What is needed: Using the listing beneath this task, count the lines with the word "design" and write only the result.

************

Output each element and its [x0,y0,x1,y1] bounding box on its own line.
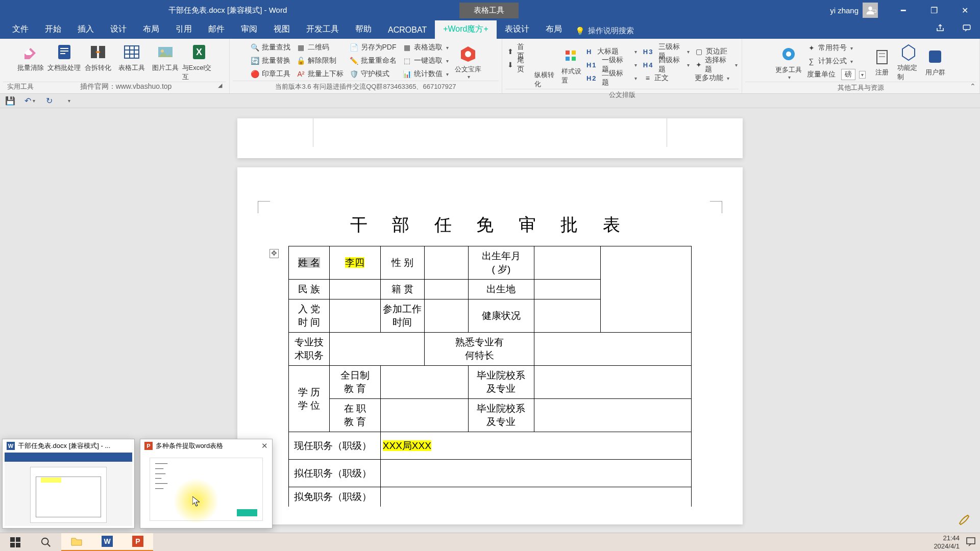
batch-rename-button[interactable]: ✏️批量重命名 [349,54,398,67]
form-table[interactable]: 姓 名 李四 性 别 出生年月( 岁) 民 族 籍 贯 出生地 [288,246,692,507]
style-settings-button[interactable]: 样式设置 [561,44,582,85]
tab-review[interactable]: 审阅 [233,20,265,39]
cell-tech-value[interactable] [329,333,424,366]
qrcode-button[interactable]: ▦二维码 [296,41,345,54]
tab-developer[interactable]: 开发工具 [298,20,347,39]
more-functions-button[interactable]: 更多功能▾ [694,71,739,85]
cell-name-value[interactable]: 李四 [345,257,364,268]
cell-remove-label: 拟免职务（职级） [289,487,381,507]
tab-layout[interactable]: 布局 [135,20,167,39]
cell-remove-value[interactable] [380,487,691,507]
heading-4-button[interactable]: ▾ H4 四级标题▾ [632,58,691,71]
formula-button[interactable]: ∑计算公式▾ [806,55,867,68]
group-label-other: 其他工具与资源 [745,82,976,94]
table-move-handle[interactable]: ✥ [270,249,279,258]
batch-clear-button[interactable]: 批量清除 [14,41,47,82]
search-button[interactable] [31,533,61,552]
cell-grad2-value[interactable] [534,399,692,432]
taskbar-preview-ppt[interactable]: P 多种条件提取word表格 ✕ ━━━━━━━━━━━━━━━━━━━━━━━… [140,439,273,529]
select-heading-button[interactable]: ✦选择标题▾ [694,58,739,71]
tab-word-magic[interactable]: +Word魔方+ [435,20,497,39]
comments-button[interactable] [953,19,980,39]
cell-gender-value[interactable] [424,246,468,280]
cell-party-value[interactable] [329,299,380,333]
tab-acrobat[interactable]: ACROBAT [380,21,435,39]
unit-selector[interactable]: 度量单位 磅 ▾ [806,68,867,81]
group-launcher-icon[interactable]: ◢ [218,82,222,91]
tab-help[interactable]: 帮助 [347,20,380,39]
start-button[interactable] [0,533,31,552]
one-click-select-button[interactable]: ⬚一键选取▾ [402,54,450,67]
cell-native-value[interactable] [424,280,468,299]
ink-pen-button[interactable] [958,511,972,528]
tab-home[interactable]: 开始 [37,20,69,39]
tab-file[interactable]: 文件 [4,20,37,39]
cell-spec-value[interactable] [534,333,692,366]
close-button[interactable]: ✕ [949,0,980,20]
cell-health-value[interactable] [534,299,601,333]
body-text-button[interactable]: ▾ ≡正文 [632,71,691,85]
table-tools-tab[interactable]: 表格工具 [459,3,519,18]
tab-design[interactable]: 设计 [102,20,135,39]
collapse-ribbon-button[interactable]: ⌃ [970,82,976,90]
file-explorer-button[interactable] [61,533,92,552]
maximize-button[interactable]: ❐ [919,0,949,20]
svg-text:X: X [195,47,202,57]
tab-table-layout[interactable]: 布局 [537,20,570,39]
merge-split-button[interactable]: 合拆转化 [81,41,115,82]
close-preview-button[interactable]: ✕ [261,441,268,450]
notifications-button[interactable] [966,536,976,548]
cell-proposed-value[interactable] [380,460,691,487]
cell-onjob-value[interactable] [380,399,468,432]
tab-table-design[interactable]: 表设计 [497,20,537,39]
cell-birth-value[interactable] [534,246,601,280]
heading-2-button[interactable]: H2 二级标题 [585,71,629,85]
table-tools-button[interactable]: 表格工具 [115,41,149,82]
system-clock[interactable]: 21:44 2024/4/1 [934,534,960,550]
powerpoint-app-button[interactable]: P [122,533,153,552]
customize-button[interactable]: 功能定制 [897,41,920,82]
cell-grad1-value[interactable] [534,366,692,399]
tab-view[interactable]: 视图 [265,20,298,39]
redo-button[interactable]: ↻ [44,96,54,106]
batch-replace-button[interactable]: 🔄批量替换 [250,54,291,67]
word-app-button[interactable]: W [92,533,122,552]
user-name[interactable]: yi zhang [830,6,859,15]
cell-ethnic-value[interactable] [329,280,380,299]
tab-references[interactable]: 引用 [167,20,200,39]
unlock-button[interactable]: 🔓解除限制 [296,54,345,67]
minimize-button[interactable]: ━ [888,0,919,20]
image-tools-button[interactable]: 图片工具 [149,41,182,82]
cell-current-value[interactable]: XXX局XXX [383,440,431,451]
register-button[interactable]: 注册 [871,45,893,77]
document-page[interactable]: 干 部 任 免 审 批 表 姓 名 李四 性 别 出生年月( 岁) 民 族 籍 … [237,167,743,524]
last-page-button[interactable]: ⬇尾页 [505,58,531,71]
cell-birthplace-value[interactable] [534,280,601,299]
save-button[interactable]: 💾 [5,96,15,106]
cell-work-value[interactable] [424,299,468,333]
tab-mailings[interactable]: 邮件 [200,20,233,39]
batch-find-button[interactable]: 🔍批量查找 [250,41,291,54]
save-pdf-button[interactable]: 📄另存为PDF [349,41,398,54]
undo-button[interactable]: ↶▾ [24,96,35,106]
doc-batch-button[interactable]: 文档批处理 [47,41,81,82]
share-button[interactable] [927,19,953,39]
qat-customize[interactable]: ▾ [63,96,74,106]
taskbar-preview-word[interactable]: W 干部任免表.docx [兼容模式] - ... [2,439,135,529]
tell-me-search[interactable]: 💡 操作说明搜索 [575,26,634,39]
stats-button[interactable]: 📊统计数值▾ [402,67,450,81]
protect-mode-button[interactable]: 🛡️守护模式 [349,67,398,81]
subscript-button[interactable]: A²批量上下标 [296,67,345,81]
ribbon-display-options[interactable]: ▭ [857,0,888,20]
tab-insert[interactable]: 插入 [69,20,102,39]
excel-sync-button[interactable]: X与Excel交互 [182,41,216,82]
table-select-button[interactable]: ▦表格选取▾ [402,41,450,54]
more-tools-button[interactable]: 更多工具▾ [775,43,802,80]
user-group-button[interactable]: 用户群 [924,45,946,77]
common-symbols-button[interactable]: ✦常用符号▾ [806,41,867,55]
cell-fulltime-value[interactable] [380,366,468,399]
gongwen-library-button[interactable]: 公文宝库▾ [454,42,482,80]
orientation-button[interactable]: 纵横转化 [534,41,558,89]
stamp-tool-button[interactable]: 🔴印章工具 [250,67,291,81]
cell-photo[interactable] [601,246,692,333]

************

Reply to the exercise: 2